The Awful Parenthesis
The Awful Parenthesis is a group exhibition of works by six Los Angeles-based artists. Formed in response to a proposition initiated by Cirrus Gallery, it presents a selection of emerging artists without prior relationship to the space or its history.
The exhibition is organized around a concept of spatial and temporal dislocation developed by Thomas de Quincey in 1823, wherein a disruptive knock at the gate in Macbeth is described as “the re-establishment of the goings-on of the world in which we live.” It is in this moment, he continues, that we are made “profoundly sensible of the awful parenthesis that had suspended them.” Brian O’Doherty later used this oft-cited passage as the starting point of his important essay “Context as Content,” published in the pages of Artforum in 1976. The activities that take place within the institutional frame of the gallery space, he suggests, undergo a suspension in time and space not unlike the stasis allegorized by de Quincey in the preceding century.
The artworks in The Awful Parenthesis extend the engagement with material formations and conceptual bracketing in an attempt to redefine the relationships between a visual medium’s history and its institutional contexts of display. The approaches represented here investigate the material conditions of images and objects as they relate to architectural and historical specificity.
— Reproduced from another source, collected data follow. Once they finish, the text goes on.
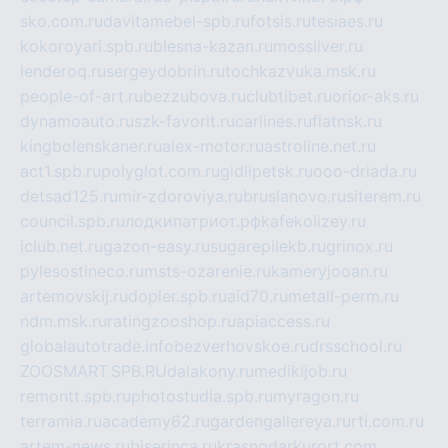
sko.com.ru
davitamebel-spb.ru
fotsis.ru
tesiaes.ru
kokoroyari.spb.ru
blesna-kazan.ru
mossilver.ru
lenderoq.ru
sergeydobrin.ru
tochkazvuka.msk.ru
people-of-art.ru
bezzubova.ru
clubtibet.ru
orior-aks.ru
dynamoauto.ru
szk-favorit.ru
carlines.ru
flatnsk.ru
kingbolenskaner.ru
alex-motor.ru
astroline.net.ru
act1.spb.ru
polyglot.com.ru
gidlipetsk.ru
ooo-driada.ru
detsad125.ru
mir-zdoroviya.ru
bruslanovo.ru
siterem.ru
council.spb.ru
лодкипатриот.рф
kafekolizey.ru
iclub.net.ru
gazon-easy.ru
sugarepilekb.ru
grinox.ru
pylesostineco.ru
msts-ozarenie.ru
kameryjooan.ru
artemovskij.ru
dopler.spb.ru
aid70.ru
metall-perm.ru
ndm.msk.ru
ratingzooshop.ru
apiaccess.ru
globalautotrade.info
bezverhovskoe.ru
drsschool.ru
ZOOSMART.SPB.RU
dalakony.ru
medikijob.ru
remontt.spb.ru
photostudia.spb.ru
myragon.ru
terramia.ru
academy62.ru
gardengallereya.ru
rti.com.ru
artem-news.ru
biserinca.ru
krasnodarkurort.com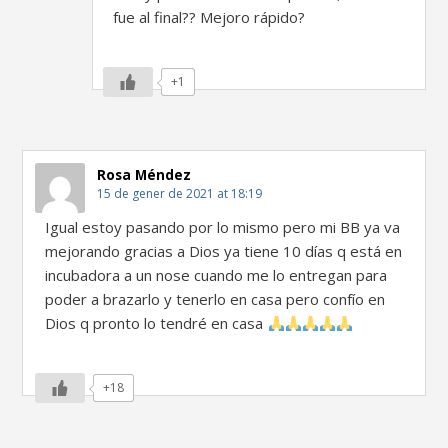
fue al final?? Mejoro rápido?
+1
Rosa Méndez
15 de gener de 2021 at 18:19
Igual estoy pasando por lo mismo pero mi BB ya va
mejorando gracias a Dios ya tiene 10 días q está en
incubadora a un nose cuando me lo entregan para
poder a brazarlo y tenerlo en casa pero confío en
Dios q pronto lo tendré en casa
+18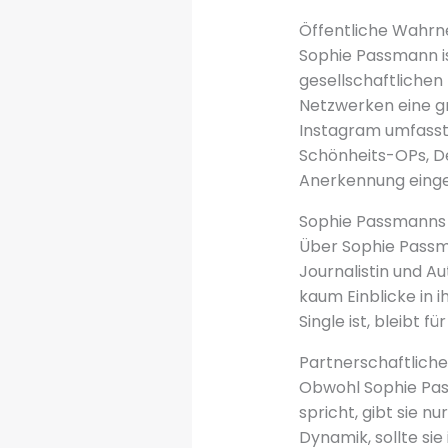
Öffentliche Wahr
Sophie Passmann is
gesellschaftlichen 
Netzwerken eine gr
Instagram umfasst.
Schönheits-OPs, De
Anerkennung eing
Sophie Passmanns 
Über Sophie Passma
Journalistin und Au
kaum Einblicke in i
Single ist, bleibt f
Partnerschaftlich
Obwohl Sophie Pas
spricht, gibt sie n
Dynamik, sollte sie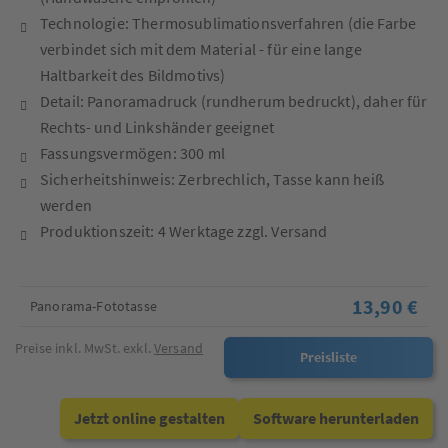
Technologie: Thermosublimationsverfahren (die Farbe
verbindet sich mit dem Material - für eine lange
Haltbarkeit des Bildmotivs)
Detail: Panoramadruck (rundherum bedruckt), daher für
Rechts- und Linkshänder geeignet
Fassungsvermögen: 300 ml
Sicherheitshinweis: Zerbrechlich, Tasse kann heiß
werden
Produktionszeit: 4 Werktage zzgl. Versand
13,90 €
Panorama-Fototasse
Preise inkl. MwSt. exkl.
Versand
Preisliste
Jetzt online gestalten
Software herunterladen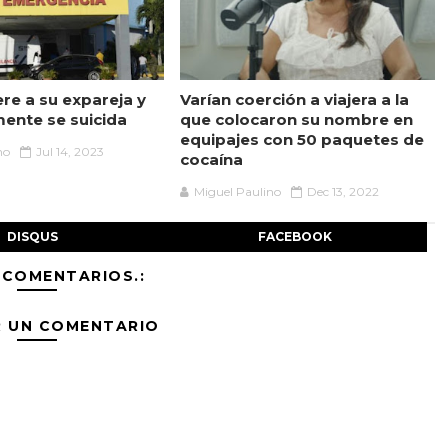
re a su expareja y
Varían coerción a viajera a la
mente se suicida
que colocaron su nombre en
equipajes con 50 paquetes de
no
Jul 14, 2023
cocaína
Miguel Paulino
Dec 13, 2022
DISQUS
FACEBOOK
 COMENTARIOS.:
R UN COMENTARIO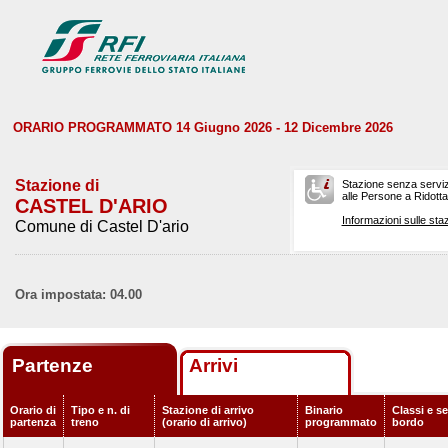
ORARIO PROGRAMMATO 14 Giugno 2026 - 12 Dicembre 2026
Stazione di
Stazione senza serviz
alle Persone a Ridotta 
CASTEL D'ARIO
Informazioni sulle staz
Comune di Castel D'ario
Ora impostata: 04.00
Partenze
Arrivi
Orario di
Tipo e n. di
Stazione di arrivo
Binario
Classi e se
partenza
treno
(orario di arrivo)
programmato
bordo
Each artist’s contribution to the exhibition exists within and outside the suspended spaces of viewing, separately renegotiating how space is clarified, within both the picture frame and the context in which pictures, as objects, are looked upon.
In place of an ill-conceived curatorial theme or framework, The Awful Parenthesis attempts to recast the various institutions of framing which warrant the production of an exhibition.
Phil Chang received his BA from the University of California, Irvine in 1997 and MFA from CalArts in 2005. Recent exhibitions of his work have taken place at Marvelli Gallery, New York; Hudson Franklin, New York; the Bolsky Gallery at the Otis College of Art and Design, Los Angeles; and Outpost for Contemporary Art in Los Angeles.
Matt Connors received his MFA from Yale University School of Art in 2006 and BFA from Bennington College, Vermont in 1995. Recent solo exhibitions include Enjambment at Canada, New York (2008); Pre-Echo at The Breeder, Athens (2007); and Freely Espousing at Jeff Bailey Gallery, New York (2005). Connors currently lives and works in Los Angeles and Berlin.
Sayre Gomez received his BFA from the School of Art Institute of Chicago in 2005 and MFA from CalArts in 2008. Recent solo and group exhibitions have taken place at Sandroni Rey, Los Angeles; Kavi Gupta Gallery, Chicago; and the Art and Culture Center in Miami.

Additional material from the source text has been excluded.